In order to increase safety measures for the upcoming spring season, the athletic department installed new nets and backstops on the athletic fields.
The athletic department, Vienna Youth Soccer, Vienna Youth Incorporated Lacrosse and athletic boosters collectively funded the new nets that help make the fields and areas around them safer. Director of student activities Joe Swarm said the athletic department put the nets in place for safety purposes.
“The whole point for all of this is to make things more safe around here for kids and for community members,” Swarm said. “[The nets] are used around the clock, [and] if it’s not our school using it, it’s the youth groups that are using the fields. You have little kids. It’s just a lesser chance for somebody to get hurt. And that’s our job, […] to keep people from getting injured. [The nets] are just a way to help.”
Besides making games safer for athletes and spectators, the nets on fields serve as a way to maintain the progression of games by preventing balls from flying over fences.
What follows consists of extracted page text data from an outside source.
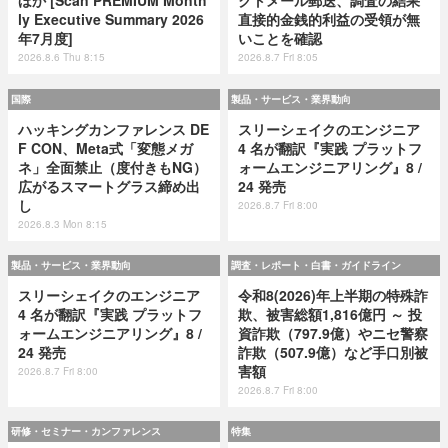
ほか [Scan PREMIUM Month
クトメール郵送、調査の結果
ly Executive Summary 2026
直接的金銭的利益の受領が無
年7月度]
いことを確認
2026.8.6 Thu 8:15
2026.8.7 Fri 8:05
国際
製品・サービス・業界動向
ハッキングカンファレンス DE
スリーシェイクのエンジニア
F CON、Meta式「変態メガ
4 名が翻訳『実践 プラットフ
ネ」全面禁止（度付きもNG）
ォームエンジニアリング』8 /
広がるスマートグラス締め出
24 発売
し
2026.8.7 Fri 8:00
2026.8.3 Mon 8:15
製品・サービス・業界動向
調査・レポート・白書・ガイドライン
スリーシェイクのエンジニア
令和8(2026)年上半期の特殊詐
4 名が翻訳『実践 プラットフ
欺、被害総額1,816億円 ～ 投
ォームエンジニアリング』8 /
資詐欺（797.9億）やニセ警察
24 発売
詐欺（507.9億）など手口別被
害額
2026.8.7 Fri 8:00
2026.8.7 Fri 8:00
研修・セミナー・カンファレンス
特集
Junior and soccer player Paulina Maldonado said the new nets will likely help with making games go quicker, especially for JV soccer, which does not have people to retrieve the soccer balls like varsity.
“It will probably make [games] a little faster,” Maldonado said. “Especially since the bigger problem is with JV, [since] they have a shorter game, so [nets] will help not waste time.”
While Maldonado said she is happy with the new nets, she said their small size is a problem, as they cannot stop high balls.
“The one problem is that they made them kind of short, so during games if we don’t have a spare ball next to the net or anything it’s going to go over the fence and we’re going to have to run around [the net to get them],” Maldonado said. “So it kind of makes it a little more of an inconvenience because it’s so short, and sometimes people are hitting really powerful and high balls so it’s going to go over.”
The athletic department installed nets on the baseball field in order to prevent foul balls and popups from flying into the tennis courts, parking lots and other fields. Swarm said 10 to 15 balls on average would go into spectator stands and other athletic fields. FCPS inspected the fields and decided that new nets were necessary.
“I’ve seen people [get] hit,” Swarm said. “We’ve had the risk assessed by Risk Management in Fairfax County. We had safety and security [officials] come out and put signs up ‘beware of balls,’ but that wasn’t good enough for our community, myself and the administration here.”
Junior and baseball player Andrew Milhorn said the nets not only make the fields less dangerous, but also more professional looking.
“I think the nets being there are really twofold,” Milhorn said. “It makes the field more safe for people walking by as well as for people playing softball or in the press box as well as making our fields look a lot better.”